I'd forgotten that the Elmo has been around since 1850. And no, that's not a typo. The bloody place is 162 years old.
Here's the official press release about its most recent sale.
Sam Grosso, owner of the Cadillac Lounge in Toronto’s Parkdale area, has acquired the most legendary music venue in Toronto, the El Mocambo.
The downtown music venue at 464-466 Spadina Avenue just south of College Street — which was built in 1850 — had been owned by businessman Abbas Jahangiri, and in its heyday brought major music names to the city.
Mr. Jahangiri purchased the venue in 2001 and has since used the earnings to support a wide variety of charitable initiatives both in Toronto and internationally.
Sam Grosso and his partner Marco Petrucci completed the agreement to acquire the property on Monday July 23, but they did not disclose a purchase price.

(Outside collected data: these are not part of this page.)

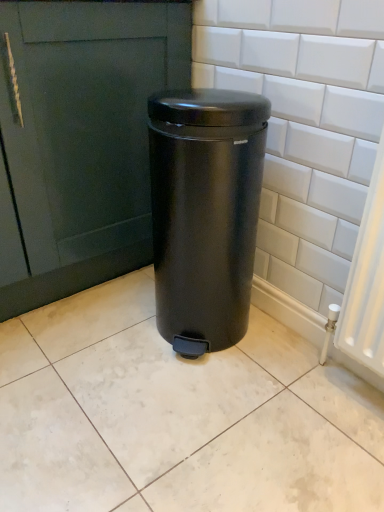 You are a GUI agent. You are given a task and a screenshot of the screen. Output one action in this format:
    pyautogui.click(x=<x>, y=<y>)
    Task: Click on the white glossy ceramic tile at center
    
    Given the screenshot: What is the action you would take?
    pyautogui.click(x=177, y=415)

Describe the element at coordinates (177, 415) in the screenshot. I see `white glossy ceramic tile at center` at that location.

Image resolution: width=384 pixels, height=512 pixels. I want to click on matte black trash can at center, so click(x=205, y=212).

Describe the element at coordinates (205, 212) in the screenshot. This screenshot has height=512, width=384. I see `matte black trash can at center` at that location.

Image resolution: width=384 pixels, height=512 pixels. Find the location of `white glossy ceramic tile at center`. white glossy ceramic tile at center is located at coordinates (177, 415).

Does white glossy ceramic tile at center appear on the left side of matte black trash can at center?

Yes, white glossy ceramic tile at center is to the left of matte black trash can at center.

Is white glossy ceramic tile at center positioned before matte black trash can at center?

Yes, it is.

Does point (35, 415) come in front of point (203, 165)?

No, it is not.

From the image's perspective, between white glossy ceramic tile at center and matte black trash can at center, which one is located above?

matte black trash can at center appears higher in the image.

From a real-world perspective, is white glossy ceramic tile at center positioned over matte black trash can at center based on gravity?

Incorrect, from a real-world perspective, white glossy ceramic tile at center is lower than matte black trash can at center.

Is white glossy ceramic tile at center wider or thinner than matte black trash can at center?

In the image, white glossy ceramic tile at center appears to be wider than matte black trash can at center.

Between white glossy ceramic tile at center and matte black trash can at center, which one has more height?

With more height is matte black trash can at center.

Based on their sizes in the image, would you say white glossy ceramic tile at center is bigger or smaller than matte black trash can at center?

Considering their sizes, white glossy ceramic tile at center takes up less space than matte black trash can at center.

Which is correct: white glossy ceramic tile at center is inside matte black trash can at center, or outside of it?

white glossy ceramic tile at center lies outside matte black trash can at center.

Is white glossy ceramic tile at center next to matte black trash can at center?

No.

Is white glossy ceramic tile at center facing away from matte black trash can at center?

No, white glossy ceramic tile at center's orientation is not away from matte black trash can at center.

How many degrees apart are the facing directions of white glossy ceramic tile at center and matte black trash can at center?

They differ by 87.9 degrees in their facing directions.

Identify the location of ceramic tile that appears below the matte black trash can at center (from the image's perspective). This screenshot has width=384, height=512. (177, 415).

Considering the positions of objects matte black trash can at center and white glossy ceramic tile at center in the image provided, who is more to the right, matte black trash can at center or white glossy ceramic tile at center?

matte black trash can at center is more to the right.

Looking at this image, considering the relative positions of matte black trash can at center and white glossy ceramic tile at center in the image provided, is matte black trash can at center in front of white glossy ceramic tile at center?

That is False.

Which is less distant, (240,326) or (317,420)?

Point (240,326).

From the image's perspective, which is above, matte black trash can at center or white glossy ceramic tile at center?

matte black trash can at center.

From a real-world perspective, is matte black trash can at center on top of white glossy ceramic tile at center?

Yes, from a real-world perspective, matte black trash can at center is on top of white glossy ceramic tile at center.

Does matte black trash can at center have a lesser width compared to white glossy ceramic tile at center?

Yes, matte black trash can at center is thinner than white glossy ceramic tile at center.

Which of these two, matte black trash can at center or white glossy ceramic tile at center, stands taller?

matte black trash can at center is taller.

Is matte black trash can at center bigger than white glossy ceramic tile at center?

Yes, matte black trash can at center is bigger than white glossy ceramic tile at center.

Is matte black trash can at center inside or outside of white glossy ceramic tile at center?

matte black trash can at center exists outside the volume of white glossy ceramic tile at center.

Is matte black trash can at center not near white glossy ceramic tile at center?

That's not correct — matte black trash can at center is a little close to white glossy ceramic tile at center.

Based on the photo, does matte black trash can at center turn towards white glossy ceramic tile at center?

Yes, matte black trash can at center is oriented towards white glossy ceramic tile at center.

Consider the image. How many degrees apart are the facing directions of matte black trash can at center and white glossy ceramic tile at center?

The angular difference between matte black trash can at center and white glossy ceramic tile at center is 87.9 degrees.

How far apart are matte black trash can at center and white glossy ceramic tile at center?

matte black trash can at center is 13.43 inches away from white glossy ceramic tile at center.

Where is `ceramic tile in front of the matte black trash can at center`? This screenshot has height=512, width=384. ceramic tile in front of the matte black trash can at center is located at coordinates (177, 415).

Find the location of a particular element. waste container above the white glossy ceramic tile at center (from a real-world perspective) is located at coordinates (205, 212).

Locate an element on the screen. The width and height of the screenshot is (384, 512). ceramic tile on the left of matte black trash can at center is located at coordinates (x=177, y=415). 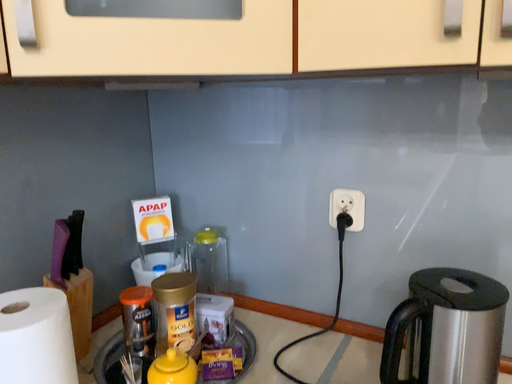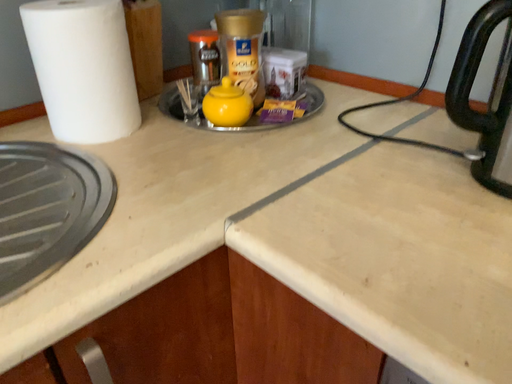 Question: How did the camera likely rotate when shooting the video?

Choices:
 (A) rotated left
 (B) rotated right

Answer: (A)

They did, however, announce plans to restore the venue to what they described as “its glorious past as one of Toronto’s best live music venues.”
They plan to renovate both the upstairs room, which can accommodate some 350 people, and the main floor venue, which has room for more than 200.
They also plan, in the immediate future, to renovate the iconic El Mocambo “palm tree” sign — a $20,000 project in itself.
“The changes to the physical structure, both upstairs and down, will have to be done little by little over the next year,” said Mr. Grosso. “There is much work to be done to restore the Elmo to what it was. The stage upstairs will be returned to the north wall, where it used to be, and the sound system upgraded.”
Mr. Grosso has owned the Cadillac Lounge — certainly Parkdale’s largest and most successful venues — for 12 years. His partner in the El Mocambo acquisition, Marco Petrucci, owns 99 Sudbury Street, a successful venue in the Queen-Dufferin area.
“We’re aware that the music scene in Toronto has changed dramatically in the last decade. There are new venues, new kinds of popular music,” said Mr. Grosso.
“We want to bring back a venue that will accommodate all kinds of music, and once again be a mecca — under the palm tree sign — for the very best. It will take time and a lot of work to bring the Elmo back, but we’re starting now…”
The El Mocambo was built in 1850, and the building was part of the Underground Railroad, and served as a haven for escaped slaves from the United States.
It was one of the first venues in Toronto gain a liquor license, and its name— and sign — arrived in 1946. In the 70’s and in the early ’80s it was one of the best-known venues in North America, presenting a eclectic variety of rock and roll, edgy pop, blues, folk, jazz, alt.country and r&b in an era when disco ruled.
Artists who performed there at that time included U2, Elvis Costello, Charles Mingus, The Ramones, Stevie Ray Vaughan, Blondie, Clannad (with Enya), Jimi Hendrix, and (in 1977) The Rolling Stones. More than a dozen artists, including the Stones and Vaughan, made live albums at the Elmo, as did Meatloaf, Downchild, Elvis Costello, Henry Rollins and April Wine. A local group, Mainline, recorded Last Show @ The Elmo in 2001, but the hard-rock band Silverstein recorded Decade: Live at the El Mocambo two years ago.
For the last decade, the club has been booked by Yvonne Matsell, who will continue with the venue. Amongst the artists who’ve appeared in more recent years on their way to high-profile careers are Fleet Foxes, Alejandro Escovedo, K’naan, Civil Wars, Queens of the Stone Age and The Sheepdogs.